● **Problem statement**
In the entries below, how many lines contain the string "boxes"? Respond with the number only.

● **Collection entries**

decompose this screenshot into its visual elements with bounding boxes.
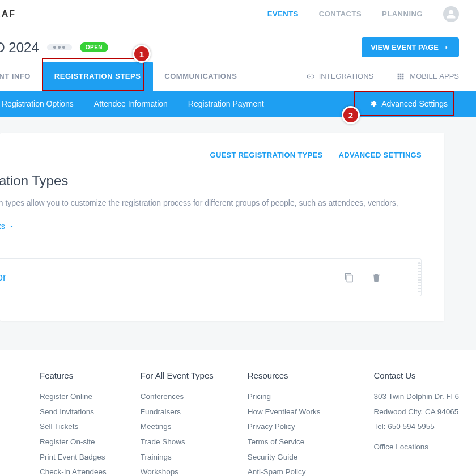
how-it-works-label: rks bbox=[0, 222, 5, 231]
trash-icon[interactable] bbox=[371, 273, 381, 283]
brand-logo[interactable]: EAF bbox=[0, 9, 16, 19]
nav-planning[interactable]: PLANNING bbox=[382, 10, 423, 18]
footer-office-locations[interactable]: Office Locations bbox=[373, 442, 459, 452]
registration-type-row[interactable]: tor bbox=[0, 258, 422, 296]
tab-event-info[interactable]: VENT INFO bbox=[0, 62, 42, 91]
footer-link[interactable]: Print Event Badges bbox=[40, 452, 107, 462]
footer-contact-heading: Contact Us bbox=[373, 371, 459, 380]
footer-link[interactable]: Pricing bbox=[248, 392, 321, 402]
event-actions-menu[interactable] bbox=[47, 44, 72, 50]
footer-link[interactable]: Register Online bbox=[40, 392, 107, 402]
advanced-settings-label: Advanced Settings bbox=[381, 99, 448, 108]
footer-link[interactable]: How Eventleaf Works bbox=[248, 407, 321, 417]
footer-types-heading: For All Event Types bbox=[141, 371, 214, 380]
footer-tel: Tel: 650 594 5955 bbox=[373, 422, 459, 432]
footer-address-line2: Redwood City, CA 94065 bbox=[373, 407, 459, 417]
tab-registration-steps[interactable]: REGISTRATION STEPS bbox=[42, 62, 154, 91]
page-description: on types allow you to customize the regi… bbox=[0, 197, 422, 209]
view-event-page-button[interactable]: VIEW EVENT PAGE bbox=[362, 37, 459, 57]
nav-contacts[interactable]: CONTACTS bbox=[319, 10, 362, 18]
tab-mobile-apps-label: MOBILE APPS bbox=[410, 72, 459, 80]
footer-link[interactable]: Register On-site bbox=[40, 437, 107, 447]
tab-integrations[interactable]: INTEGRATIONS bbox=[305, 72, 374, 81]
footer-link[interactable]: Workshops bbox=[141, 467, 214, 476]
footer-resources-heading: Resources bbox=[248, 371, 321, 380]
footer-link[interactable]: Conferences bbox=[141, 392, 214, 402]
chevron-right-icon bbox=[443, 44, 450, 51]
page-title: ration Types bbox=[0, 173, 422, 189]
copy-icon[interactable] bbox=[344, 273, 354, 283]
tab-integrations-label: INTEGRATIONS bbox=[319, 72, 374, 80]
subtab-attendee-information[interactable]: Attendee Information bbox=[84, 91, 178, 117]
footer-features-heading: Features bbox=[40, 371, 107, 380]
event-title: O 2024 bbox=[0, 40, 39, 56]
guest-registration-types-link[interactable]: GUEST REGISTRATION TYPES bbox=[210, 151, 322, 159]
footer-link[interactable]: Trade Shows bbox=[141, 437, 214, 447]
subtab-registration-options[interactable]: Registration Options bbox=[0, 91, 84, 117]
apps-icon bbox=[396, 72, 405, 81]
footer-link[interactable]: Sell Tickets bbox=[40, 422, 107, 432]
footer-link[interactable]: Trainings bbox=[141, 452, 214, 462]
nav-events[interactable]: EVENTS bbox=[267, 10, 299, 18]
subtab-advanced-settings[interactable]: Advanced Settings bbox=[358, 91, 459, 117]
user-avatar[interactable] bbox=[443, 6, 459, 22]
chevron-down-icon bbox=[8, 223, 15, 230]
link-icon bbox=[305, 72, 314, 81]
how-it-works-toggle[interactable]: rks bbox=[0, 222, 15, 231]
footer-link[interactable]: Meetings bbox=[141, 422, 214, 432]
view-event-page-label: VIEW EVENT PAGE bbox=[371, 43, 439, 52]
footer-link[interactable]: Check-In Attendees bbox=[40, 467, 107, 476]
footer-link[interactable]: Privacy Policy bbox=[248, 422, 321, 432]
footer-link[interactable]: Anti-Spam Policy bbox=[248, 467, 321, 476]
gear-icon bbox=[369, 100, 377, 108]
tab-mobile-apps[interactable]: MOBILE APPS bbox=[396, 72, 459, 81]
person-icon bbox=[446, 9, 456, 19]
subtab-registration-payment[interactable]: Registration Payment bbox=[178, 91, 274, 117]
footer-link[interactable]: Send Invitations bbox=[40, 407, 107, 417]
registration-type-name[interactable]: tor bbox=[0, 271, 6, 283]
footer-link[interactable]: Security Guide bbox=[248, 452, 321, 462]
event-status-badge: OPEN bbox=[80, 42, 108, 52]
footer-address-line1: 303 Twin Dolphin Dr. Fl 6 bbox=[373, 392, 459, 402]
footer-link[interactable]: Fundraisers bbox=[141, 407, 214, 417]
tab-communications[interactable]: COMMUNICATIONS bbox=[153, 62, 248, 91]
footer-link[interactable]: Terms of Service bbox=[248, 437, 321, 447]
advanced-settings-link[interactable]: ADVANCED SETTINGS bbox=[339, 151, 422, 159]
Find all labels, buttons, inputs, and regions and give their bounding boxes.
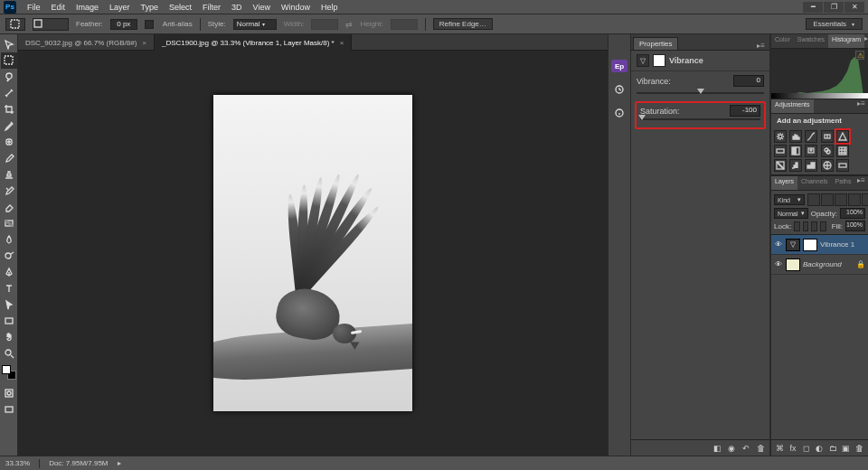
layer-name[interactable]: Vibrance 1 [820,240,865,249]
new-layer-icon[interactable]: ▣ [842,443,852,454]
extension-panel-ep[interactable]: Ep [609,56,629,76]
adj-bw-icon[interactable] [789,145,802,157]
blend-mode-dropdown[interactable]: Normal▾ [774,208,808,219]
tool-blur[interactable] [1,231,17,248]
slider-thumb-icon[interactable] [638,115,646,120]
tool-marquee[interactable] [1,52,17,69]
tool-path-select[interactable] [1,296,17,313]
tool-zoom[interactable] [1,345,17,362]
foreground-swatch[interactable] [2,365,11,374]
menu-window[interactable]: Window [276,3,316,12]
menu-file[interactable]: File [22,3,46,12]
tool-eraser[interactable] [1,199,17,215]
menu-edit[interactable]: Edit [46,3,71,12]
info-panel-icon[interactable] [609,103,629,123]
lock-transparency-icon[interactable] [794,221,800,231]
panel-menu-icon[interactable]: ▸≡ [757,42,768,50]
visibility-icon[interactable]: 👁 [774,260,783,269]
menu-filter[interactable]: Filter [197,3,226,12]
filter-smart-icon[interactable] [862,193,868,206]
tool-move[interactable] [1,36,17,52]
menu-help[interactable]: Help [316,3,344,12]
tool-brush[interactable] [1,150,17,166]
layer-fx-icon[interactable]: fx [788,443,798,454]
color-tab[interactable]: Color [771,34,794,48]
adj-curves-icon[interactable] [805,130,817,143]
filter-shape-icon[interactable] [848,193,861,206]
doc-size[interactable]: Doc: 7.95M/7.95M [49,459,108,467]
adj-gradient-map-icon[interactable] [836,159,849,172]
clip-to-layer-icon[interactable]: ◧ [712,443,722,454]
adj-channel-mixer-icon[interactable] [821,145,834,157]
layer-mask-icon[interactable] [653,54,665,67]
feather-input[interactable]: 0 px [110,19,137,30]
layer-filter-kind[interactable]: Kind▾ [774,194,805,205]
tool-history-brush[interactable] [1,183,17,199]
link-layers-icon[interactable]: ⌘ [775,443,785,454]
layer-row-vibrance[interactable]: 👁 ▽ Vibrance 1 [771,235,868,255]
properties-tab[interactable]: Properties [633,37,678,50]
new-adjustment-icon[interactable]: ◐ [815,443,825,454]
lock-position-icon[interactable] [811,221,817,231]
panel-menu-icon[interactable]: ▸≡ [864,34,868,48]
adj-exposure-icon[interactable] [821,130,834,143]
antialias-checkbox[interactable] [145,20,154,29]
new-group-icon[interactable]: 🗀 [828,443,838,454]
adj-levels-icon[interactable] [789,130,802,143]
reset-icon[interactable]: ↶ [741,443,751,454]
adj-selective-color-icon[interactable] [821,159,834,172]
selection-mode-group[interactable] [33,18,69,31]
layers-tab[interactable]: Layers [771,176,797,190]
window-restore[interactable]: ❐ [824,2,844,13]
menu-select[interactable]: Select [164,3,197,12]
canvas-viewport[interactable] [18,51,608,456]
tool-stamp[interactable] [1,166,17,183]
tool-crop[interactable] [1,101,17,118]
tool-shape[interactable] [1,313,17,329]
channels-tab[interactable]: Channels [797,176,832,190]
window-minimize[interactable]: ━ [803,2,823,13]
adj-posterize-icon[interactable] [789,159,802,172]
swatches-tab[interactable]: Swatches [794,34,828,48]
paths-tab[interactable]: Paths [832,176,855,190]
workspace-switcher[interactable]: Essentials [806,18,863,30]
fill-input[interactable]: 100% [845,221,865,231]
saturation-slider[interactable] [640,117,760,122]
adj-photo-filter-icon[interactable] [805,145,817,157]
trash-icon[interactable]: 🗑 [854,443,864,454]
close-icon[interactable]: × [340,39,344,47]
menu-image[interactable]: Image [71,3,104,12]
quick-mask-toggle[interactable] [1,385,17,401]
style-dropdown[interactable]: Normal [233,19,277,30]
color-swatches[interactable] [2,365,16,380]
menu-3d[interactable]: 3D [226,3,248,12]
history-panel-icon[interactable] [609,80,629,99]
menu-type[interactable]: Type [136,3,165,12]
view-previous-icon[interactable]: ◉ [726,443,737,454]
slider-thumb-icon[interactable] [697,89,704,94]
menu-view[interactable]: View [248,3,276,12]
filter-adj-icon[interactable] [821,193,834,206]
document-tab-0[interactable]: DSC_9032.jpg @ 66.7% (RGB/8#) × [18,34,155,51]
adj-vibrance-icon[interactable] [836,130,849,143]
tool-eyedropper[interactable] [1,118,17,134]
tool-lasso[interactable] [1,69,17,85]
tool-hand[interactable] [1,329,17,345]
window-close[interactable]: ✕ [844,2,864,13]
visibility-icon[interactable]: 👁 [774,240,783,249]
histogram-tab[interactable]: Histogram [828,34,864,48]
adj-brightness-icon[interactable] [774,130,787,143]
add-mask-icon[interactable]: ◻ [801,443,811,454]
adjustment-type-icon[interactable]: ▽ [637,54,649,67]
chevron-right-icon[interactable]: ▸ [118,459,121,467]
adjustments-tab[interactable]: Adjustments [771,99,814,113]
filter-pixel-icon[interactable] [807,193,820,206]
tool-type[interactable] [1,280,17,296]
adj-color-lookup-icon[interactable] [836,145,849,157]
menu-layer[interactable]: Layer [104,3,136,12]
panel-menu-icon[interactable]: ▸≡ [857,99,868,113]
mask-thumb-icon[interactable] [803,239,817,251]
tool-dodge[interactable] [1,248,17,264]
vibrance-value-input[interactable]: 0 [733,75,764,87]
lock-all-icon[interactable] [820,221,826,231]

● **Solved problem**
2